Excerpted data Start Marker

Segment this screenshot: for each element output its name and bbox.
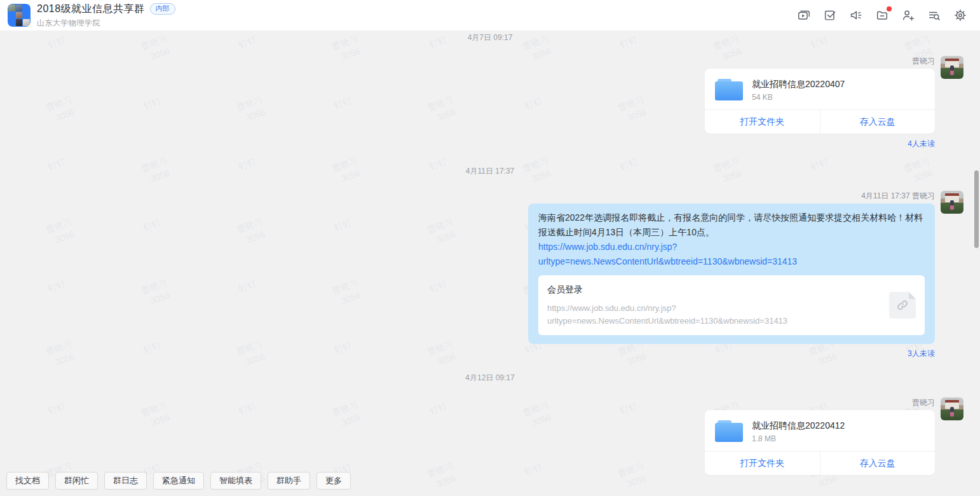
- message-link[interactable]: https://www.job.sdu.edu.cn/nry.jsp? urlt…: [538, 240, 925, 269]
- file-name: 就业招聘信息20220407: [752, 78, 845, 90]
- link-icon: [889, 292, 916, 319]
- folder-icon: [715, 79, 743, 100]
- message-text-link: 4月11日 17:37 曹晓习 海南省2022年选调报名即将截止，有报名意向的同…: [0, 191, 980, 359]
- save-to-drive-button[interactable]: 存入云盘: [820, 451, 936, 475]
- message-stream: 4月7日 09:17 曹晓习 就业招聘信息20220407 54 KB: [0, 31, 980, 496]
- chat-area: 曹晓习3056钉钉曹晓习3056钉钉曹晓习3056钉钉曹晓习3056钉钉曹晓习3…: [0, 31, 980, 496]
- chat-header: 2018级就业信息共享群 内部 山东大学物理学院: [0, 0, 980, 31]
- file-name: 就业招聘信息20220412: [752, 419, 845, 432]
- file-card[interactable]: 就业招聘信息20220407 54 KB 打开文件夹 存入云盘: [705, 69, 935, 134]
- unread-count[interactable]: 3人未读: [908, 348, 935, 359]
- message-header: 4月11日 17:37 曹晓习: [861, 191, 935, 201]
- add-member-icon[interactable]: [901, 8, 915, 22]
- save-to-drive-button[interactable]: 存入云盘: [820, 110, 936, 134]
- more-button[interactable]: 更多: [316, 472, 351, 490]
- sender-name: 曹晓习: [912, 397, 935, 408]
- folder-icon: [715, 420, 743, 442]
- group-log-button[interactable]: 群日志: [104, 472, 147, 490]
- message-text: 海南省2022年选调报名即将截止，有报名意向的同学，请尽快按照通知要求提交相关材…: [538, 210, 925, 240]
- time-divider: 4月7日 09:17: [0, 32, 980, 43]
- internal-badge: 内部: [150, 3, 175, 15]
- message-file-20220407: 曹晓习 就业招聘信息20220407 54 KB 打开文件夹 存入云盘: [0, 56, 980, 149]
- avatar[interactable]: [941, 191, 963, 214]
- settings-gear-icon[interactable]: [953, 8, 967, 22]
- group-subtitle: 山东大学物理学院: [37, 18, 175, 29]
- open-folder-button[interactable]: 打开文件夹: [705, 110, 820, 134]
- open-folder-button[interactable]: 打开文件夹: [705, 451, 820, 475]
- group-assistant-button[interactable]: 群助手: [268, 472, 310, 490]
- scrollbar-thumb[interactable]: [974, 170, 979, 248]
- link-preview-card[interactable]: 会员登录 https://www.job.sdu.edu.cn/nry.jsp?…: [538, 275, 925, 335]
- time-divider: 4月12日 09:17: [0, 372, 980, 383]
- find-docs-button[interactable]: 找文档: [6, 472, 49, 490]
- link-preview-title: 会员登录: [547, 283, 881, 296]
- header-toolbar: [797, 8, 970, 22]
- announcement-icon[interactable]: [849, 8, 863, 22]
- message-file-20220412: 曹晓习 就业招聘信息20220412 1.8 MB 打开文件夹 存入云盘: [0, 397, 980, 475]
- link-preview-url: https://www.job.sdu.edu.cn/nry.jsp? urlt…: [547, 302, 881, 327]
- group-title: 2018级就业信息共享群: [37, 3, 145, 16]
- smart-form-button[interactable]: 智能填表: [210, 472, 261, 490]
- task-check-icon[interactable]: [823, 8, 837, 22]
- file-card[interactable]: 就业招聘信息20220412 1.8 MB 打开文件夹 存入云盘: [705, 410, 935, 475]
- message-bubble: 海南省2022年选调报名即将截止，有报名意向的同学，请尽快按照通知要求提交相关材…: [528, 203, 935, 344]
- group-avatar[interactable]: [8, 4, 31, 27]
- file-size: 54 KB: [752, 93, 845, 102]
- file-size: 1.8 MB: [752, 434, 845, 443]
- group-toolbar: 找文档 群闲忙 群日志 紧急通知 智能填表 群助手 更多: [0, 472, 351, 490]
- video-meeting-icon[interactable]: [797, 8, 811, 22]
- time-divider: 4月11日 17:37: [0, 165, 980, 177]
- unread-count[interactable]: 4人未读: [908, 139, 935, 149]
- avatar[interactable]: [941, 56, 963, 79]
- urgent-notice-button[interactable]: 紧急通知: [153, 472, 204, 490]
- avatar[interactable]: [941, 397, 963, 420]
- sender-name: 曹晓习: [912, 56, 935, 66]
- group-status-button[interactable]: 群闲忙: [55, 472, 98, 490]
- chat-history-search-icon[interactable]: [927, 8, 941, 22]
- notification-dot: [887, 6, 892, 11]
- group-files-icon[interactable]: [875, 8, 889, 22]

Excerpted data End Marker
Excerpted data Start Marker

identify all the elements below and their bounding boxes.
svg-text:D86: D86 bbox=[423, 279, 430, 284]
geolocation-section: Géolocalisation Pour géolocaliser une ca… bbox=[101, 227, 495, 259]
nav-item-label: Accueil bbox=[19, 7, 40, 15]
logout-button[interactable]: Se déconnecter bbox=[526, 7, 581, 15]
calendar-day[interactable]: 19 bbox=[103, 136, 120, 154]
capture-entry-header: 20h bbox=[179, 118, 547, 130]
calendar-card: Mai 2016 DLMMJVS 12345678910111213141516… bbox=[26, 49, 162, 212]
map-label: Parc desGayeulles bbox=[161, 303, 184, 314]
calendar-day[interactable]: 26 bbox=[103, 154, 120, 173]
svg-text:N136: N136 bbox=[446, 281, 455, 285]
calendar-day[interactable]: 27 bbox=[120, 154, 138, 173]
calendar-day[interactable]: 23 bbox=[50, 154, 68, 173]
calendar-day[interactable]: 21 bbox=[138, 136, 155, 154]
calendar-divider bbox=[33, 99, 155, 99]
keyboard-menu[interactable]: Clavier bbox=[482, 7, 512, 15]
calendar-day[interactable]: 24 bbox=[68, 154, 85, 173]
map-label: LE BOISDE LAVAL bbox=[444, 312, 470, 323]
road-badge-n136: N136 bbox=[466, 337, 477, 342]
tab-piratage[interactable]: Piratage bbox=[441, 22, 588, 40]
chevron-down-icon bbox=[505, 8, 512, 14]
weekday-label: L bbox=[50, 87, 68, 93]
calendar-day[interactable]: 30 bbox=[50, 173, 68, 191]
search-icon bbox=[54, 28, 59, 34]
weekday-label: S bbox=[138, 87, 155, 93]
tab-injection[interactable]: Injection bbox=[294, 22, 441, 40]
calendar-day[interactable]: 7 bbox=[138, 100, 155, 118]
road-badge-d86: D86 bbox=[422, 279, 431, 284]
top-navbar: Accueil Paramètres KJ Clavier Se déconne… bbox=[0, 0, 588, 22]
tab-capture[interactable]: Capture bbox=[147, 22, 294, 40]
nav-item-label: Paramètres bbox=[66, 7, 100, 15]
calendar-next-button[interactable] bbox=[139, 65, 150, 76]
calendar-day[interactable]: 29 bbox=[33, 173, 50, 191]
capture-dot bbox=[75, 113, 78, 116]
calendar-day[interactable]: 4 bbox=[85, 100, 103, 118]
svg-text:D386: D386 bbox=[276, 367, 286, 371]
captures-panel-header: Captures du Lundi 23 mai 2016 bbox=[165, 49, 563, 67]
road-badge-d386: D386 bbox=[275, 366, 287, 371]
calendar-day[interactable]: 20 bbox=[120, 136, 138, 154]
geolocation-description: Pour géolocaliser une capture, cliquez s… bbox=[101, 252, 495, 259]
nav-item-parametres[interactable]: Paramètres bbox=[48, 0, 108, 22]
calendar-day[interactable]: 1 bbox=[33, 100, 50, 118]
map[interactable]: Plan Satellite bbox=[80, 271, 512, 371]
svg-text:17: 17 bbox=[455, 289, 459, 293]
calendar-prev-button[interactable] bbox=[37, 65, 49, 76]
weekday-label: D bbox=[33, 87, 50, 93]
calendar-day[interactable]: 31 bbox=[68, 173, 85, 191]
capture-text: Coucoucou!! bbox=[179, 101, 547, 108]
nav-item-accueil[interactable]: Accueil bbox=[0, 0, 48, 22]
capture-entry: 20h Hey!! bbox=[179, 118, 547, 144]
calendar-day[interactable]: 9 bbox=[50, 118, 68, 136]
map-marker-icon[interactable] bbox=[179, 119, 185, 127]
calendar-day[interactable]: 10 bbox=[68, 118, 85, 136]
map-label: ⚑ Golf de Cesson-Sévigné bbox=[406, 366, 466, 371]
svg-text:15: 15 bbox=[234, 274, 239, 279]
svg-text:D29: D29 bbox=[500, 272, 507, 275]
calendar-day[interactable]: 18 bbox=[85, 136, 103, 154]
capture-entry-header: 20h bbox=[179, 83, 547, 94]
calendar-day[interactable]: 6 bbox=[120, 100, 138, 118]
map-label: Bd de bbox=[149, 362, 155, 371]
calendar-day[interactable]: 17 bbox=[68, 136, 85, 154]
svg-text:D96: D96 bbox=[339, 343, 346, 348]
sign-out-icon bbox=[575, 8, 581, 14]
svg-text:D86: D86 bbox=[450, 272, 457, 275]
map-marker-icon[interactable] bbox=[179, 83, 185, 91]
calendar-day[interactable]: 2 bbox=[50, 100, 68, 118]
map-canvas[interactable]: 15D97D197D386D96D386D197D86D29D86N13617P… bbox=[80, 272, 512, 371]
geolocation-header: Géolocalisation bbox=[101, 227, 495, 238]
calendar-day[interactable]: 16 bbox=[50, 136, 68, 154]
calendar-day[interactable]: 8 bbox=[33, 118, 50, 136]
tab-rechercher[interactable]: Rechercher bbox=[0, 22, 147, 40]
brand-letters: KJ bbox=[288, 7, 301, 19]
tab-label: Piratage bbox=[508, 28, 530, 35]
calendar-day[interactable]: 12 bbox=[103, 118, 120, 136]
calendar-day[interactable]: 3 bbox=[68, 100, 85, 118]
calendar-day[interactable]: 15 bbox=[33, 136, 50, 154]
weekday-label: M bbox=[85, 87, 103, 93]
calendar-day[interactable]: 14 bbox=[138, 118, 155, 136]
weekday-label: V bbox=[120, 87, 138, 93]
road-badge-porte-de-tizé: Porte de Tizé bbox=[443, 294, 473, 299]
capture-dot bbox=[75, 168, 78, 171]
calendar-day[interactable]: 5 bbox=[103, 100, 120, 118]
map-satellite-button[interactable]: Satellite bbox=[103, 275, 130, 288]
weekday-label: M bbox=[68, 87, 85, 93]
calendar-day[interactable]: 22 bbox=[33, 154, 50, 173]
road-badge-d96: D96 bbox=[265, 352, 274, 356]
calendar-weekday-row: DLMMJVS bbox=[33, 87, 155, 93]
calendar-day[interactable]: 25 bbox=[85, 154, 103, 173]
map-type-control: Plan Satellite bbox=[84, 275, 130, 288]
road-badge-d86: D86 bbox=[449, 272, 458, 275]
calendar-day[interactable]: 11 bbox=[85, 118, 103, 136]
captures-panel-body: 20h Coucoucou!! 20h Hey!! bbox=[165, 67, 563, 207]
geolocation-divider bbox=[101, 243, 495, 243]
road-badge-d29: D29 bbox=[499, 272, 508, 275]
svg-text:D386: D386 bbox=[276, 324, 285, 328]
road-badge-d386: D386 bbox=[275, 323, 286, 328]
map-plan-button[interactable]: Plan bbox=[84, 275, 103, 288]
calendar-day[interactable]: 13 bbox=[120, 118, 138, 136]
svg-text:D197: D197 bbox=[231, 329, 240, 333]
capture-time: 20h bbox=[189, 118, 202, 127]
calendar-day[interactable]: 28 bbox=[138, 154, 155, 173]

Excerpted data End Marker

Look through the entries above and copy each line that has "Pour" in it.

geolocation-section: Géolocalisation Pour géolocaliser une ca… bbox=[101, 227, 495, 259]
geolocation-description: Pour géolocaliser une capture, cliquez s… bbox=[101, 252, 495, 259]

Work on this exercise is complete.